L’Attraction est active, passive, ou mutuelle.

☞ Exercer une attraction active sur un corps, c’est être cause du mouvement accéléré de ce même corps abandonné à lui-même. C’est ainsi, disent les Newtoniens, que la terre exerce une attraction active sur une pierre jetée en l’air, parce qu’elle est cause de la chute accélérée de cette pierre.

☞ Souffrir une attraction passive de la part d’un corps, c’est être obligé de tomber vers ce corps : c’est tendre vers ce corps quelque soit la cause de cette tendance. Une pierre jetée en l’air souffre une attraction passive de la part de la terre, parce qu’elle est obligée de tomber vers la terre. Il en est de même, non-seulement de tous les corps sublunaires, par rapport au globe terrestre, mais encore de tous les corps qui tournent autour du soleil par rapport à cet astre. Les premiers abandonnés à eux-mêmes tomberoient sur la terre, & les seconds se précipiteroient dans le soleil.

☞ Deux corps exercent l’un sur l’autre une attraction mutuelle, lorsqu’ils tendent à se joindre l’un à l’autre, & lorsque pour en venir à bout, ils sont obligés de faire chacun une partie du chemin qui les sépare.

☞ Les Newtoniens apportent plusieurs preuves de cette gravitation ou attraction mutuelle entre tous les corps qui composent l’univers. Celles qui sont tirées du flux de la mer & des irrégularités que l’on observe dans le mouvement des corps célestes, peuvent passer pour les meilleures.

☞ Ne pas reconnoître que les corps s’attirent mutuellement, & sont portés les uns vers les autres par une loi générale que la nature a établie, c’est vouloir faire revivre les qualités occultes de l’ancienne école, ou adopter les chimères brillantes de l’ingénieux Descartes, qui donne pour cause de la gravité des corps une matière environnant ces corps.

Attraction magnétique. Si l’on présente le pôle boréal d’un aimant au pôle méridional d’un autre aimant, ces deux aimans s’attireront, parce que ces deux aimans ainsi placés, sont chacun entourés d’une atmosphère homogène : leurs atmosphères se touchent, se confondent, prennent la figure ronde, & chassent les deux aimans à leur centre commun. La même chose arrive à deux gouttes d’eau qui ne sauroient se toucher sans se confondre & prendre la figure ronde.

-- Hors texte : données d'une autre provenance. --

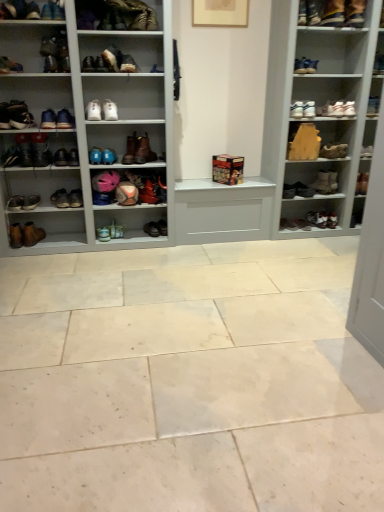 Find the location of a particular element. This screenshot has height=512, width=384. spots to the right of matte blue sneaker at center, acting as the 15th shoe starting from the right is located at coordinates (134, 237). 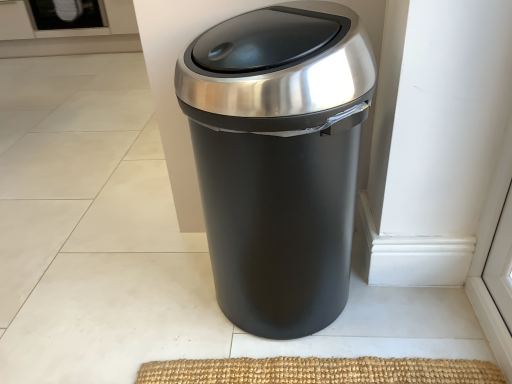 The image size is (512, 384). In order to click on vacant space situated on the left part of matte black trash can at center in this screenshot , I will do `click(149, 294)`. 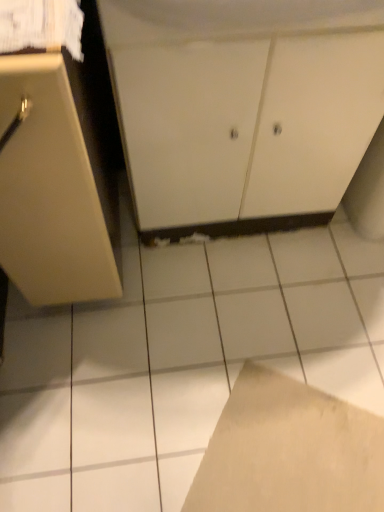 Question: Is brown cardboard at lower center to the right of matte beige cabinet at left, which is counted as the 2th cabinetry, starting from the right, from the viewer's perspective?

☞ Par une raison contraire, ces deux aimans se fuieroient si l’on présentoit le pôle boréal de l’un au pôle boréal de d’autre, parce qu’alors les atmosphères de ces deux aimans deviennent hétérogènes, non pas quant à la matière dont ils sont composés, mais quant à la direction des corpuscules magnétiques. Ces atmosphères hétérogènes ne sauroient donc se mêler ensemble, lors même qu’elles se touchent, de même que l’eau & l’huile se touchent sans se confondre.

☞ On voit par-là que l’attraction magnétique est bien différente de l’attraction Newtonienne. Celle-ci a pour cause une loi générale du créateur. Celle-là est l’effet d’un fluide magnétique sorti des pôles de la terre, & répandu autour de la pierre d’aimant. Voyez Aimant.